Spring 2009, Volume 6

Poetry by Joanne Lowery

Purple

Looking out my classroom window I watch a girl
in a purple swimsuit disappear in the purple snow
as she walks into a purple woods. See what happens
when everything is the same, the teacher in me
points out with the wisdom of a dream.
I'm stressing the importance of paragraphing,
which their blank faces learned in second grade,
and she is one of the ones who needs to be reminded
not to line up everything unbroken to the left
in loopy purple ink. If the topic
is a purple girl: indent. If the time she walks
into the purple woods changes: indent. If
the idea is to represent something new and purple,
then turn around and come back, sit down,
and be purple for the rest of your life.
Paper has a story to tell in original lavender.
A half an inch is enough to skip,
three to a page plenty to get you started.

Aerial Salvations

Gowned angels stand straight as clothespins,
their wings as efficient as kites
resistant to wind, too stubborn for gravity
and refusing the easy drop to hell.
For them, forever has meaning.

But when two key circuits fail
on a passenger jet, everyone en masse
forgets that seat cushions can save the day
as flotation devices. If only.

The next day snow accepts its mission
to find common ground. Each flake
is so tired of being different from every other
that to pose like interlocking gearwheels
simulates ease.

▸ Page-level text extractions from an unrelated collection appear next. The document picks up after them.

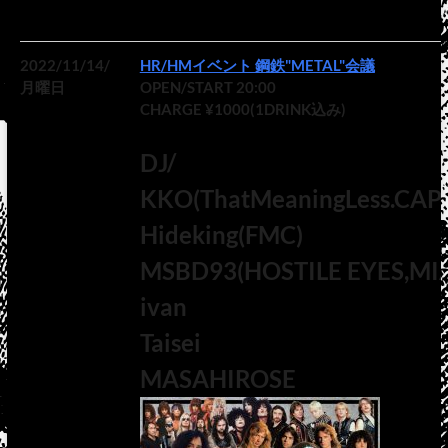
2022/11/14/
HR/HMイベント 鋼鉄"METAL"会議
月曜日
OPEN/START 20:00
CHARGE ¥1000(1DRINK込み)
DJ/
KKO(ThatMeaningLess.CAP
Hideking(FMC)
MSBD93(HOSTILE EYES,MI
ivan
Taisei
MASAHIROSE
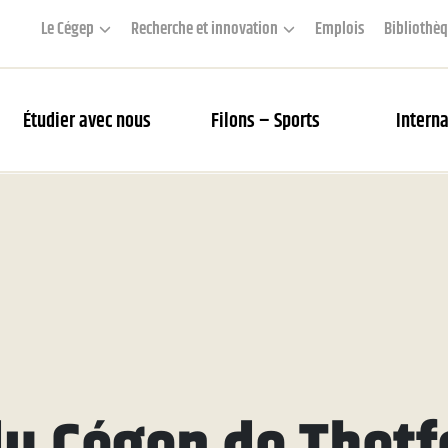
Le Cégep
Recherche et innovation
Emplois
Bibliothè
Étudier avec nous
Filons – Sports
Interna
couverte des Filons
rier des matchs et webdiffusion
 Académie
s Filons
tés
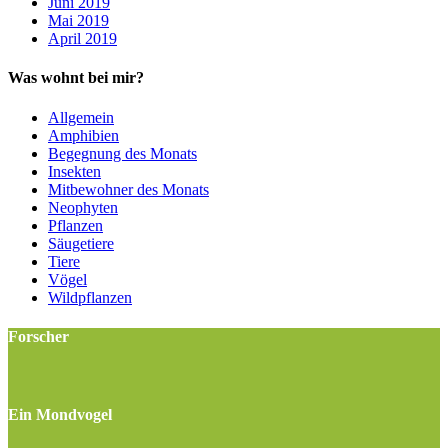
Juni 2019
Mai 2019
April 2019
Was wohnt bei mir?
Allgemein
Amphibien
Begegnung des Monats
Insekten
Mitbewohner des Monats
Neophyten
Pflanzen
Säugetiere
Tiere
Vögel
Wildpflanzen
Forscher
Ein Mondvogel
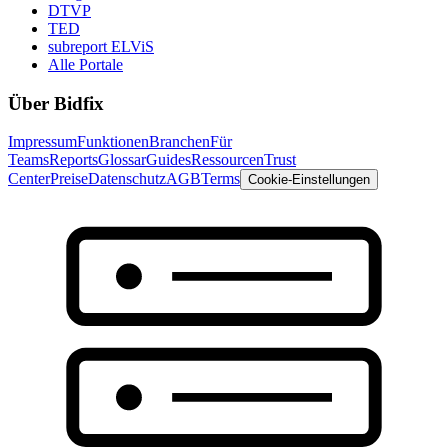
DTVP
TED
subreport ELViS
Alle Portale
Über Bidfix
Impressum
Funktionen
Branchen
Für
Teams
Reports
Glossar
Guides
Ressourcen
Trust
Center
Preise
Datenschutz
AGB
Terms
Cookie-Einstellungen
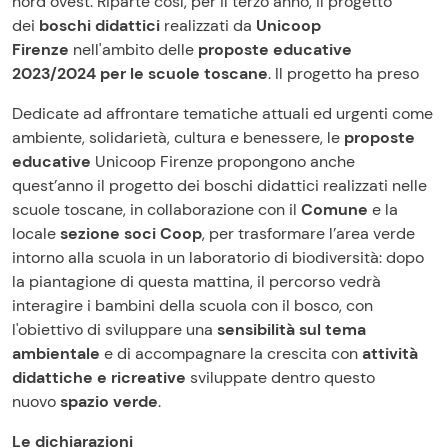
nord ovest. Riparte così, per il terzo anno, il progetto
dei
boschi didattici
realizzati da
Unicoop
Firenze
nell'ambito delle
proposte educative
2023/2024 per le scuole toscane
. Il progetto ha preso
Dedicate ad affrontare tematiche attuali ed urgenti come
ambiente, solidarietà, cultura e benessere, le
proposte
educative
Unicoop Firenze propongono anche
quest’anno il progetto dei boschi didattici realizzati nelle
scuole toscane, in collaborazione con il
Comune
e la
locale
sezione soci Coop
, per trasformare l’area verde
intorno alla scuola in un laboratorio di biodiversità: dopo
la piantagione di questa mattina, il percorso vedrà
interagire i bambini della scuola con il bosco, con
l'obiettivo di sviluppare una
sensibilità sul tema
ambientale
e di accompagnare la crescita con
attività
didattiche e ricreative
sviluppate dentro questo
nuovo
spazio verde
.
Le dichiarazioni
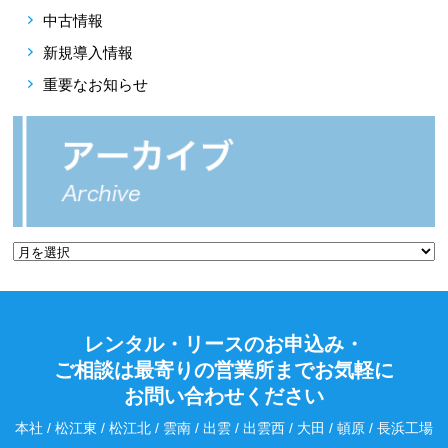
中古情報
新規導入情報
重要なお知らせ
レンタル・リースのお申込み・
ご相談は最寄りの営業所までお気軽に
お問い合わせください
本社 / 松江東 / 松江北 / 雲南 / 出雲 / 出雲西 / 大田 / 頓原 / 長浜工場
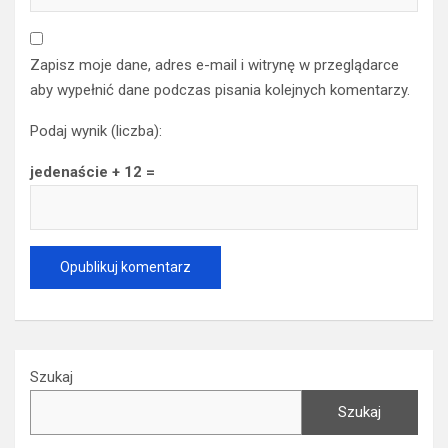
Zapisz moje dane, adres e-mail i witrynę w przeglądarce
aby wypełnić dane podczas pisania kolejnych komentarzy.
Podaj wynik (liczba):
jedenaście + 12 =
Szukaj
Szukaj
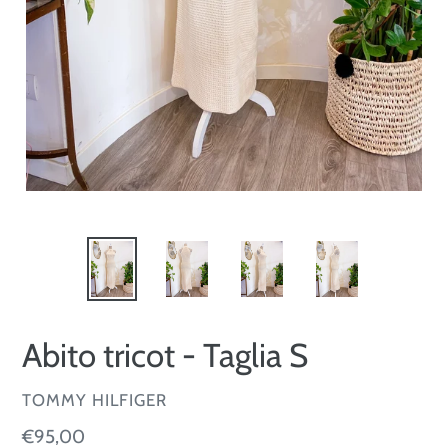
Abito tricot - Taglia S
VENDITORE
TOMMY HILFIGER
Prezzo
€95,00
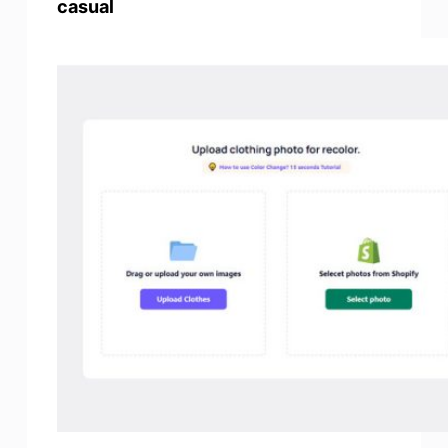
casual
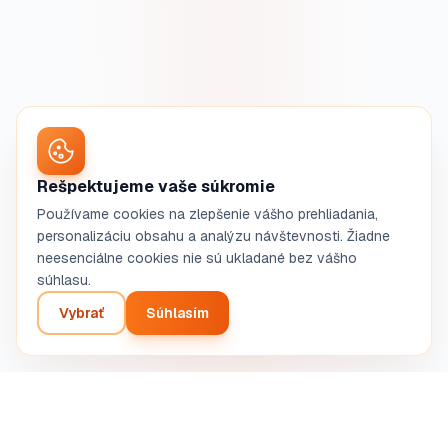
Rešpektujeme vaše súkromie
Používame cookies na zlepšenie vášho prehliadania,
personalizáciu obsahu a analýzu návštevnosti. Žiadne
neesenciálne cookies nie sú ukladané bez vášho
súhlasu.
Vybrať
Súhlasím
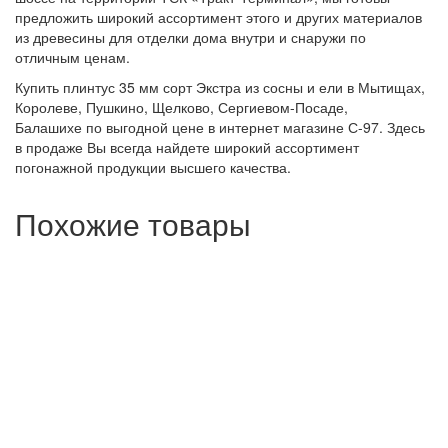
предложить широкий ассортимент этого и других материалов
из древесины для отделки дома внутри и снаружи по
отличным ценам.
Купить плинтус 35 мм сорт Экстра из сосны и ели в Мытищах,
Королеве, Пушкино, Щелково, Сергиевом-Посаде,
Балашихе по выгодной цене в интернет магазине С-97. Здесь
в продаже Вы всегда найдете широкий ассортимент
погонажной продукции высшего качества.
Похожие товары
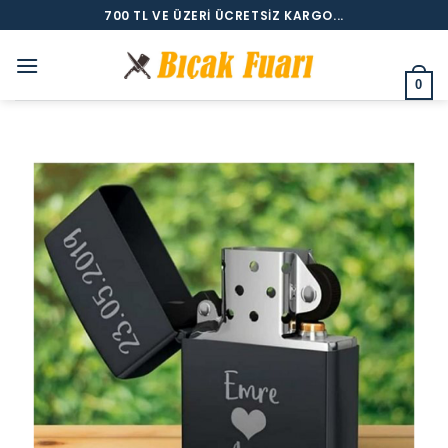
İçeriğe
700 TL VE ÜZERI ÜCRETSIZ KARGO...
atla
0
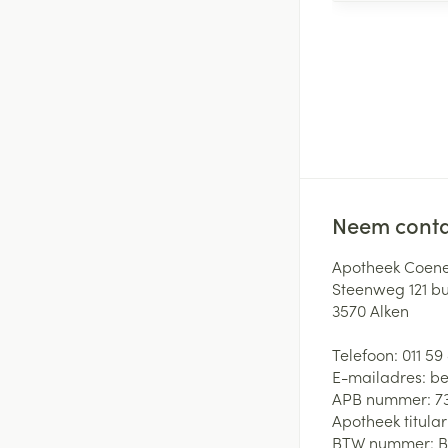
Neem conta
Apotheek Coene
Steenweg 121 b
3570
Alken
Telefoon:
011 59
E-mailadres:
be
APB nummer:
7
Apotheek titular
BTW nummer:
B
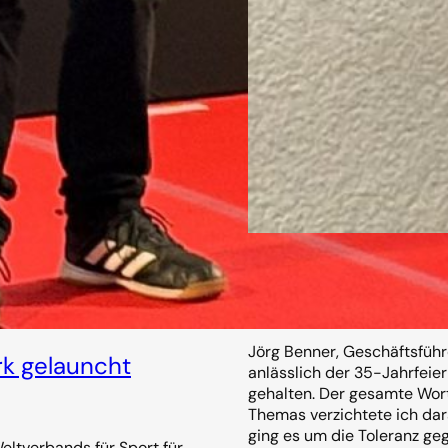
Was bedeutet uns 
14. November 2025
Jörg Benner, Geschäftsfüh
k gelauncht
anlässlich der 35-Jahrfeie
gehalten. Der gesamte Wort
Themas verzichtete ich da
ging es um die Toleranz ge
ltverbands für Sport für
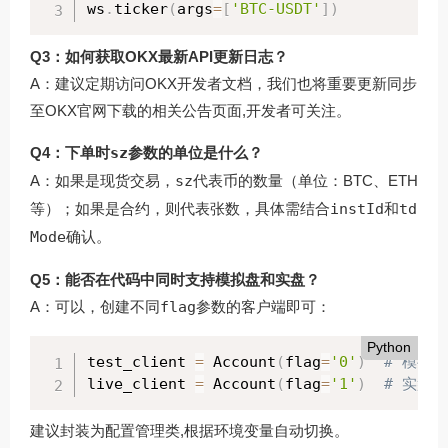
ws
.
ticker
(
args
=
[
'BTC-USDT'
]
)
Q3：如何获取OKX最新API更新日志？
A：建议定期访问OKX开发者文档，我们也将重要更新同步
至
OKX官网下载
的相关公告页面,开发者可关注。
Q4：下单时
sz
参数的单位是什么？
A：如果是现货交易，
sz
代表币的数量（单位：BTC、ETH
等）；如果是合约，则代表张数，具体需结合
instId
和
td
Mode
确认。
Q5：能否在代码中同时支持模拟盘和实盘？
A：可以，创建不同
flag
参数的客户端即可：
Python
test_client 
=
 Account
(
flag
=
'0'
)
# 模拟盘
live_client 
=
 Account
(
flag
=
'1'
)
# 实盘
建议封装为配置管理类,根据环境变量自动切换。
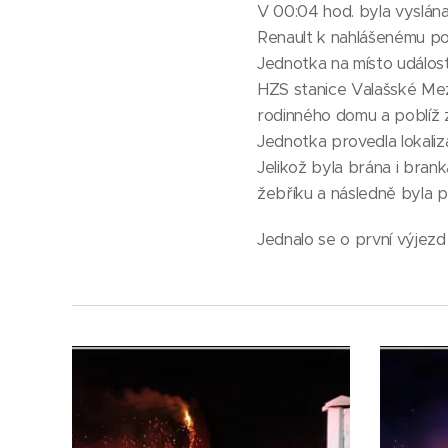
V 00:04 hod. byla vyslán
Renault k nahlášenému po
Jednotka na místo událost
HZS stanice Valašské Meziří
rodinného domu a poblíž 
Jednotka provedla lokali
Jelikož byla brána i bra
žebříku a následně byla p
Jednalo se o první výjezd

Confess, the grass whispers.
Their cold hearts admit little white lies.

Envy

dresses up like a little girl without boobies.
She wishes her sweat smelled of musk,
on tippy toes she covets high heels.
Too young, too short, unable to scoop up jacks
from the sidewalks big people own,
she is mocked for liking vanilla best
and tying shoelaces the wrong way.
Then there's the towering sister
who gets to junior high first, another set
of preferences alien to her own.
Be like us, the world whispers,
and she aches with wanting.
It kills her to sit next to another fourth grader
with a flair for ballet and lips
waxed red as Snow White and Marilyn Monroe.

Mermaid Mirror

Then one day a huge storm comes
and far beyond her rocky perch
a ship of myths breaks up
and swimming, swimming out of nowhere
a centaur appears begging to share.
She looks at his hooves and horsey withers
with distaste, his soggy tail less than seaweed,
and finds herself staring at his middle
where man becomes horse, horse fades to man.
He's as bipolar as she is, yet she feels
no kinship for his novelty, his duality,
his immortality and dripping leer.
Welcome, creature of land,
her human head says to his.
He paws the shingle, eager to begin.


BIO:  Joanne Lowery's poems have appeared in many literary magazines, including Birmingham Poetry Review, Eclipse, Smartish Pace, Cimarron Review, Atlanta Review, and Poetry East. Her most recent collection is Jack: A Beanstalk Life from Snark Publishing. She lives in Michigan.